Woman jailed for reporting bogus text threats
A woman in Orange County, Calif., claims hundreds of threatening texts were sent by her ex-boyfriend and his sister-in-law. After they are arrested, it emerges that the woman sent the texts to herself.
There are days when I really don't like myself very much. Sometimes, I even curse the very ground I tread and the being that I have willfully become.
However, if I write these feelings down, I try to make sure that they're in a very private corner of my laptop or, at the very least, hidden in one of the self-help books in my bookcase.
It seems, though, that Jeanne Mundango Manunga, a 25-year-old woman from Santa Ana, Calif., took a slightly different philosophical approach.
According to the Orange County Register, Manunga wanted to make people believe that it was others who disliked her. That, indeed someone was out to get her. Actually two someones-- her ex-boyfriend and his sister-in-law.
She informed her local police department--actually, three of her local police departments--that she was receiving nasty, nasty texts from these two people.
It seems she paid various police departments at least 19 visits. This somehow persuaded the police to finally issue arrest warrants for the alleged miscreants. In fact, the sister-in-law was arrested three times and spent some time locked up while she tried to raise bail.
The ex-boyfriend and his sister-in-law were quite convinced that something was afoot. So, they went along to a cell phone store, where they happily learned that Manunga had bought a pre-paid cell phone under her sister-in-law's name.
Once the police had worked out that most of the calls had been made from places that seemed remarkably adjacent to Manunga's home or place of employment, their suspicions were deeply aroused.
This all led to a jury of her peers deciding that Manunga was guilty of three felony counts of false imprisonment by fraud or deceit and two misdemeanor counts of making a false police report.
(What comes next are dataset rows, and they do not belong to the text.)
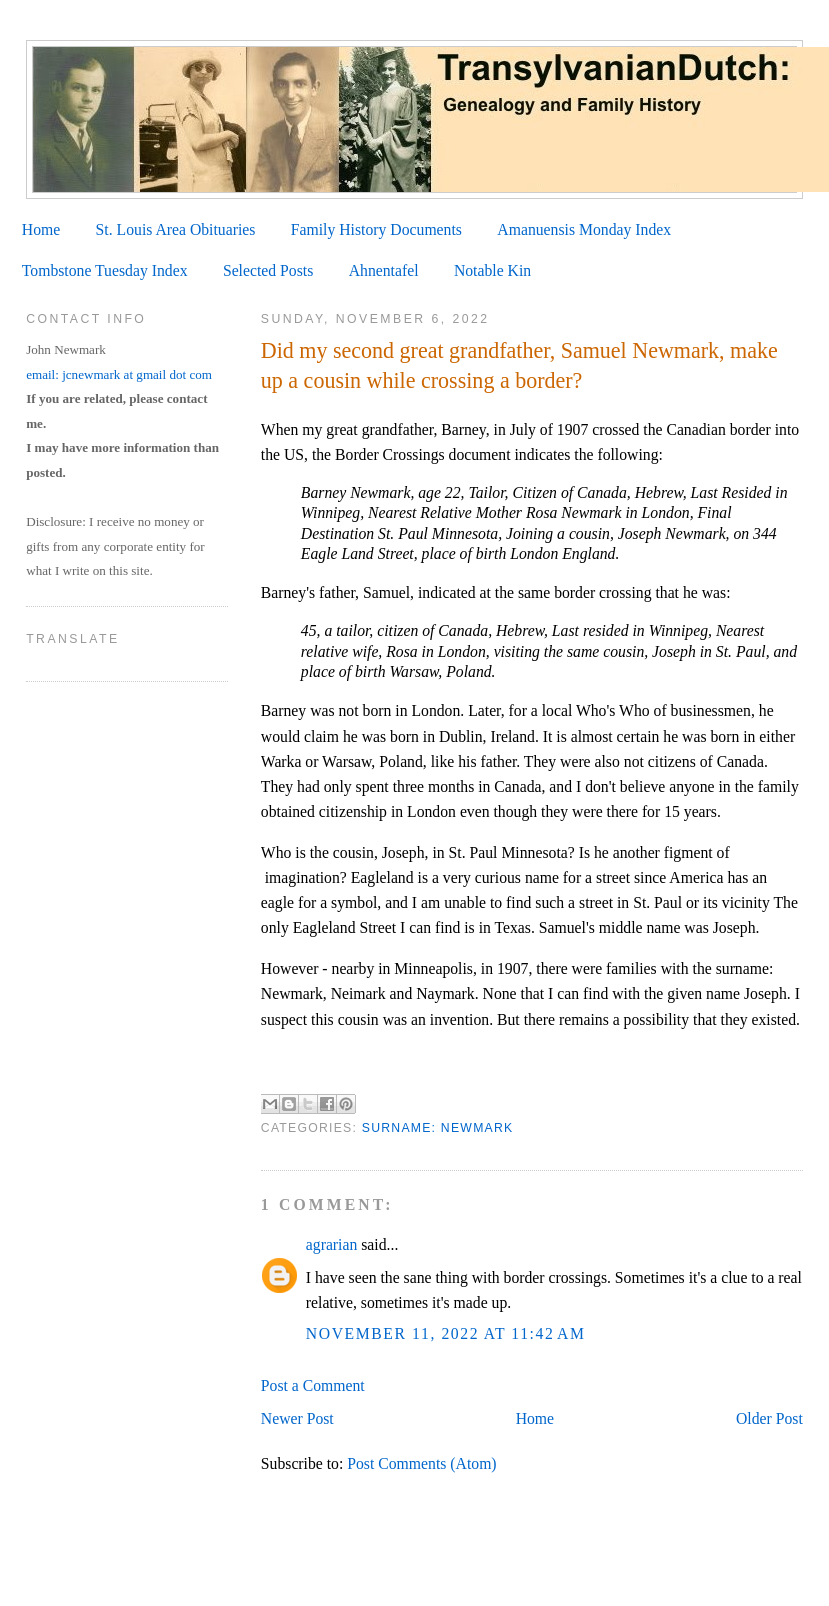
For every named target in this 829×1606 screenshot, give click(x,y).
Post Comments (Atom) (421, 1463)
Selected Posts (268, 270)
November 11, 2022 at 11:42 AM (446, 1333)
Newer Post (297, 1418)
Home (41, 229)
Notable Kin (492, 270)
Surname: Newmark (438, 1128)
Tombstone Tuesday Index (105, 270)
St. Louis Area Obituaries (176, 229)
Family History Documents (376, 229)
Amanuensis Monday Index (584, 229)
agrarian (332, 1244)
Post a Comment (313, 1385)
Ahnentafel (384, 270)
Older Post (769, 1418)
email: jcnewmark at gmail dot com (119, 374)
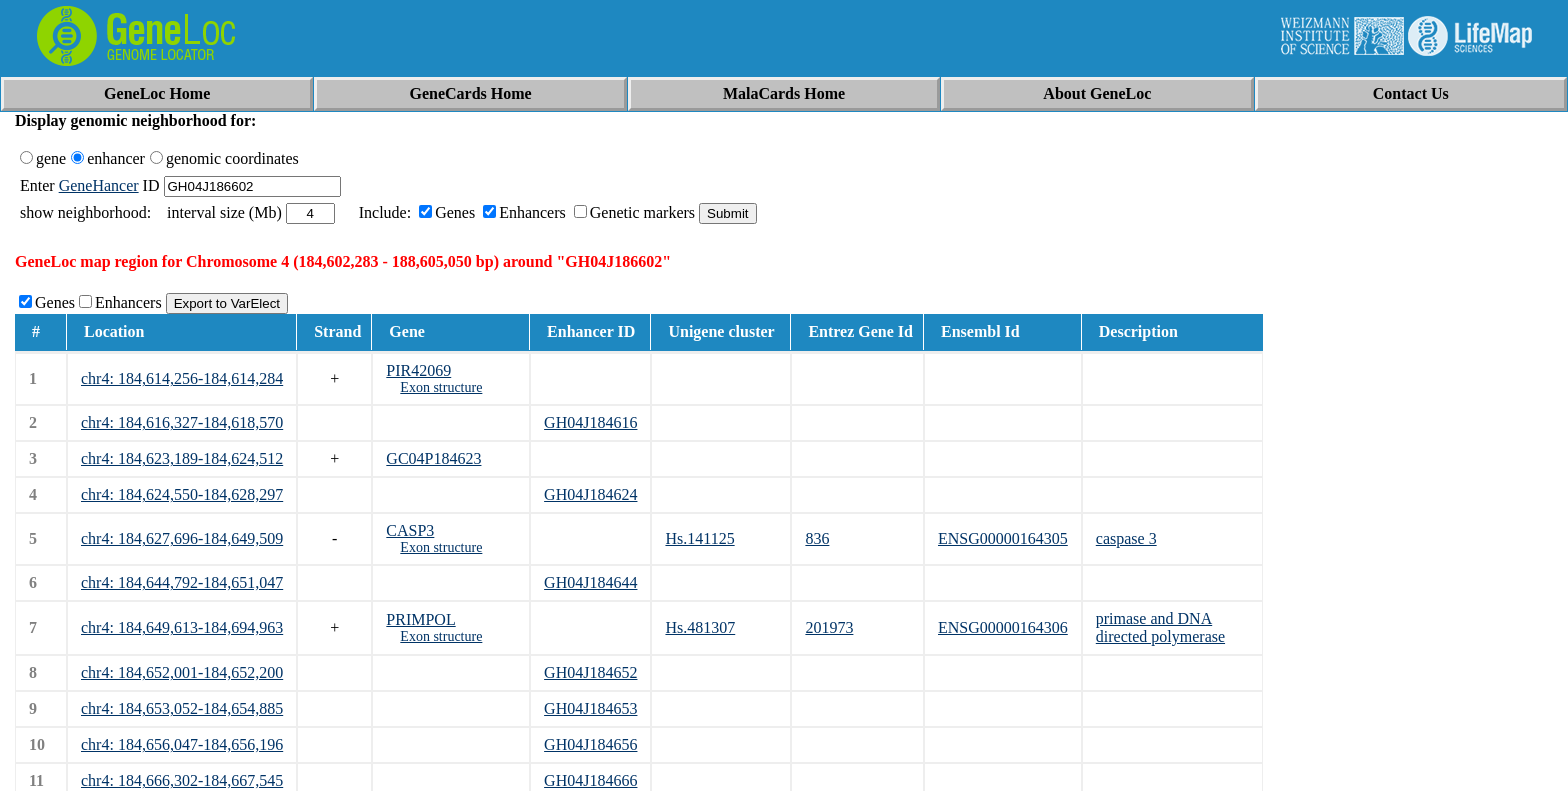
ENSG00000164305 (1003, 538)
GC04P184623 (433, 458)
For she had, indeed, sent the threatening text messages from the pre-paid phone to her own original cell phone. Perhaps she had an unlimited texting plan.
This had been an act of some commitment. There had been hundreds of threatening text messages that must have taken some time to compose. So one can only imagine what might have motivated Manunga to embark on such a treacherous path to ignominy.
Like many who purchase pre-paid cell phones for nefarious purposes, she thought she could get away with it. Instead she will have to now spend a year in jail and quite some time, one fears, talking to herself.